Mom moves closer. “How are you doing?”

“Okay.” I wanted to say more, but I didn’t. I couldn’t bitch about everything when it wasn’t even my dad that died. Mom takes a moment to say something.

“Well, I am going to head home. You coming soon?” Mom didn’t like me staying at John’s house, but while I hoped I could tonight, I didn’t know if he would want me there.

“I don’t know, but I’ll be home at least by lunch.” She didn’t like it, and I could see it all over her face. But she wouldn’t dare tell me I couldn’t stay. Not tonight of all nights.

“Ok.” With that she left. I could hear the back door open and close. Then I heard the car start and drive off down the road. I glanced at the clock. It was only nine thirty. Nothing like a funeral to make the time crawl by.

“Vance?” I look over at where John is sitting, next to the stereo. His eyes are red and watery. I had never seen such sadness in his eyes. Not until this week. And even now, every time it seems worse than the last.

“Yeah?” I replied.

“Please stay.” He spoke the words with such hesitation. Like a child asking to get into bed with a parent because they had a bad dream. But this wasn’t just some bad dream.

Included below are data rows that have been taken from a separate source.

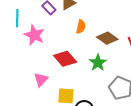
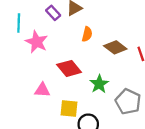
green star: (98, 63) -> (99, 84), moved
pink triangle: (41, 79) -> (42, 90), turned 49

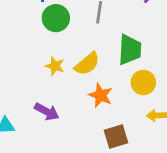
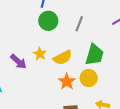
yellow circle: (143, 83) -> (89, 78), moved
purple arrow: (47, 112) -> (18, 62), moved

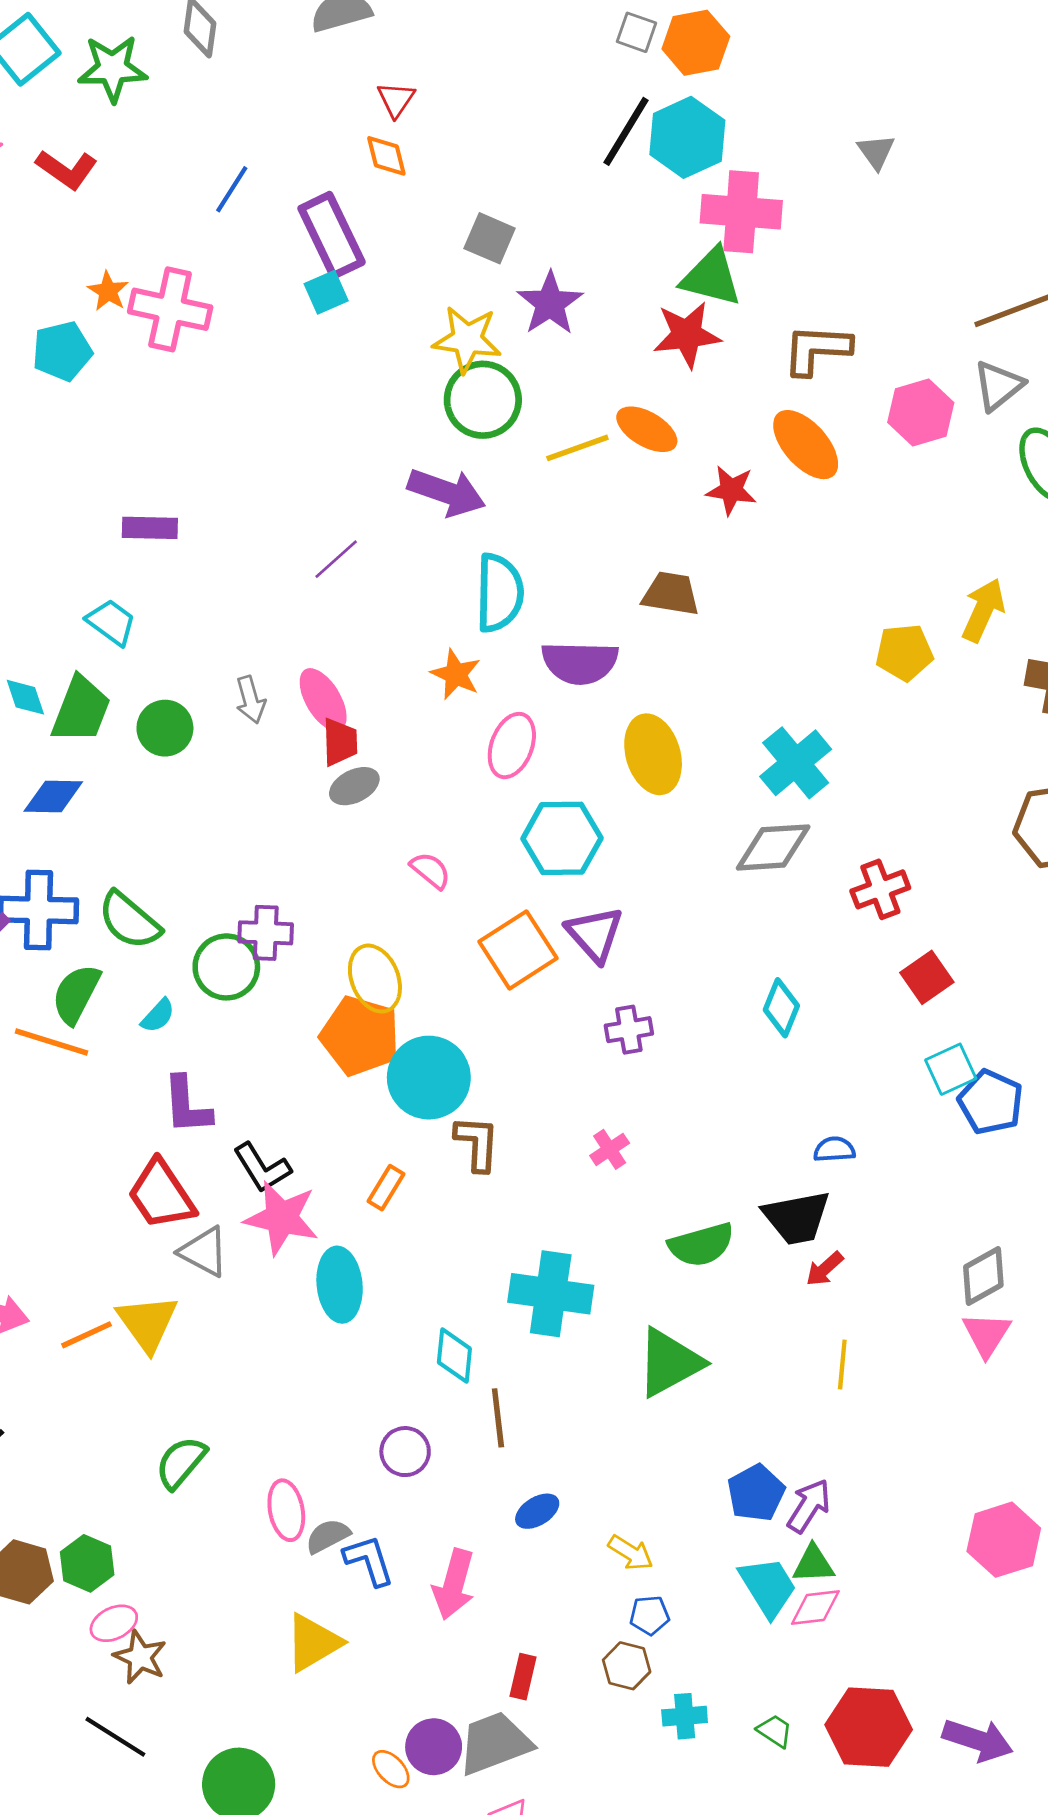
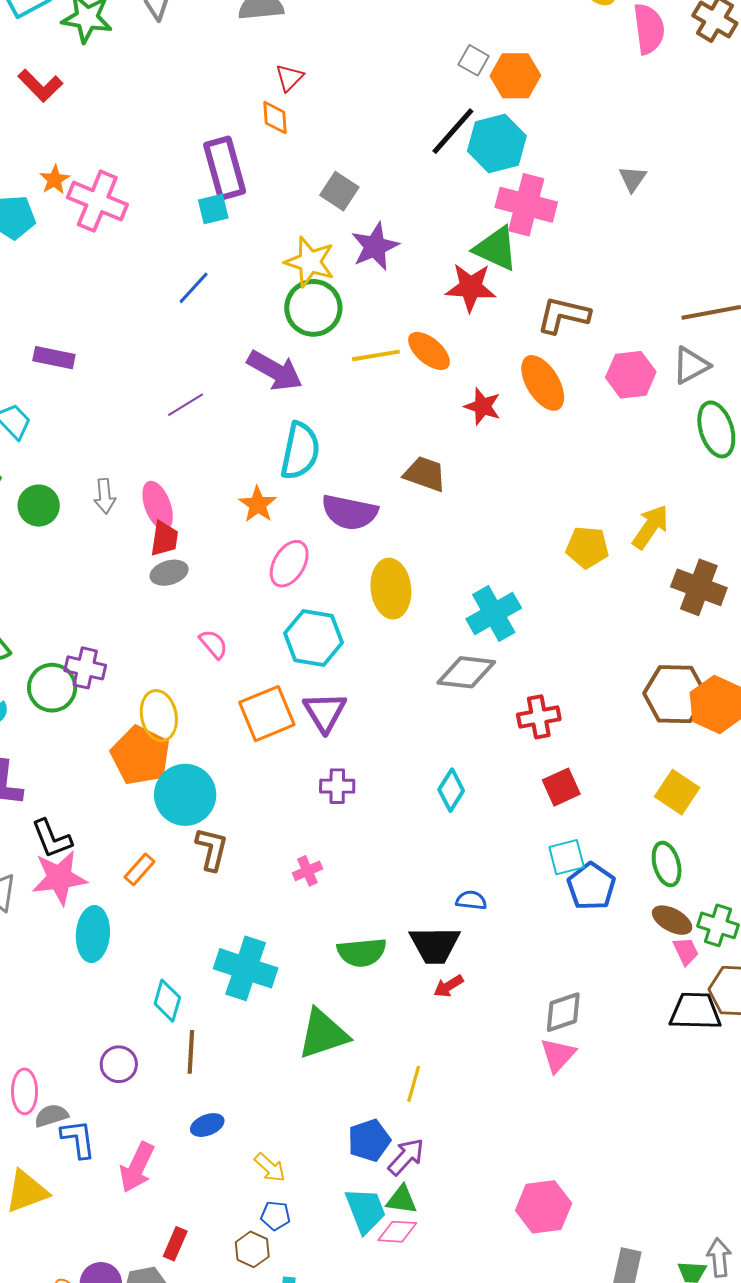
blue line: (232, 189) -> (194, 288), moved
pink star: (282, 1218) -> (59, 878), turned -30
yellow line: (842, 1364) -> (414, 1084), moved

I paused before I moved off the bed and sat beside him on the floor. I was always careful not to invade his personal space or freak him out by being too touchy. But now was not the time for all the ‘I’m too manly for hugs from other guys’ bullshit.

I wrapped by arms around him and pulled him in tight. I guess I just knew he needed one hell of a hug. I remember needing someone, anyone to hug me so hard all the pain and sadness would be squeezed out. But that was only when I lost my grandmother, who I didn’t know really well. I couldn’t even fathom what it would feel like to lose a father.

“Of course I’ll stay.”

That night wasn’t even close to the first time I stayed over at John’s. We had been friends since elementary school. We’d had what seemed like hundreds of sleepovers. As we got older, it became less about making forts and more about talking all night and needing a place to sleep off the alcohol before driving home.

I had stayed over and slept in John’s room every night since Larry died. Normally I slept on his futon.

Tonight was different. It’s the first time we’ve slept in the same bed since middle school. I held him all night. It wasn’t sexual, and it wasn’t really that weird. He just needed someone, and since Jess was being a bitch, I was that someone.

It was also different because it was the first time this week he slept through the night.